00:59:57   I couldn't.

00:59:59   My love for small laptops apparently is inverted into large iPads.

01:00:03   I don't know how that happened.

01:00:05   But small laptops and large iPads are basically the same kind of size, right?

01:00:10   You're meeting in the middle.

01:00:11   I have a strong preference for the 11-inch MacBook Air over the 13 and yet now I use

01:00:15   a 13-inch, essentially, iPad.

01:00:17   I don't know what happened there.

01:00:18   Shh, don't think about it, Jason.

01:00:20   It's confusing.

01:00:21   Very confusing.

01:00:22   - This has actually turned into my family computer now,

01:00:27   because it's kind of unnecessary for my wife and I

01:00:31   to share our laptops and just inconvenient,

01:00:34   and I know that iOS is sort of counterintuitive

01:00:37   to having a family share it,

01:00:40   but it's just so great to move it everywhere,

01:00:43   and it feels like my home iPad.

01:00:46   And I don't know, it's this weird soft spot

01:00:52   that I initially held it and thought I was going to return it

01:00:56   and thought no way, this is just too much.

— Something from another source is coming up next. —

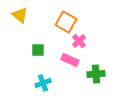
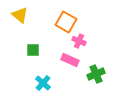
pink cross: rotated 24 degrees counterclockwise
green square: moved 5 px left
green cross: rotated 18 degrees counterclockwise
cyan cross: rotated 28 degrees counterclockwise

01:00:59   But it's still kind of my main note-taking computer

01:01:02   and it is how I just completely changed,

01:01:07   it changed the way I thought about iOS

01:01:10   and also it really clicked like okay,

01:01:13   now I am the old person and this is the future.

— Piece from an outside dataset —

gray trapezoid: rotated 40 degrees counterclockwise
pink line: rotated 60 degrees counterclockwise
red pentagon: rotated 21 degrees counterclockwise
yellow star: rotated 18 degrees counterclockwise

01:01:17   This is the iPad long game.

01:01:19   - Yeah, I was so glad when they came out

01:01:20   with a bigger iPad because I always felt like,

01:01:22   I mean, when they came with the iPad,

01:01:23   there was this promise before they introduced it

01:01:25   of like, what could iOS or iPhone OS or whatever be,

01:01:28   what would it be like on a bigger screen,

01:01:29   like a tablet-sized screen?

01:01:30   And when they came out with the iPad

01:01:31   and it was so similar to the phone, it's like,

01:01:33   ah, seems like they're leaving money on the table here.

01:01:35   Like, there's more you could do.

01:01:36   Like, the device would become even more powerful.

01:01:38   You just make it bigger.

01:01:40   And then the stylus, obviously,

01:01:41   adding a whole other dimension to that.

01:01:42   And the keyboard, and when you have a keyboard,

01:01:43   it can be a reasonable size.

01:01:45   Like, just so great to see them break out of the,

01:01:48   But I feel like it's kind of the in-between form factor to say, if this is going to be

01:01:51   the future of computing, it's got to be bigger.

01:01:54   Got to be bigger, more powerful, more flexible.

01:01:56   And I hope they keep going in this direction.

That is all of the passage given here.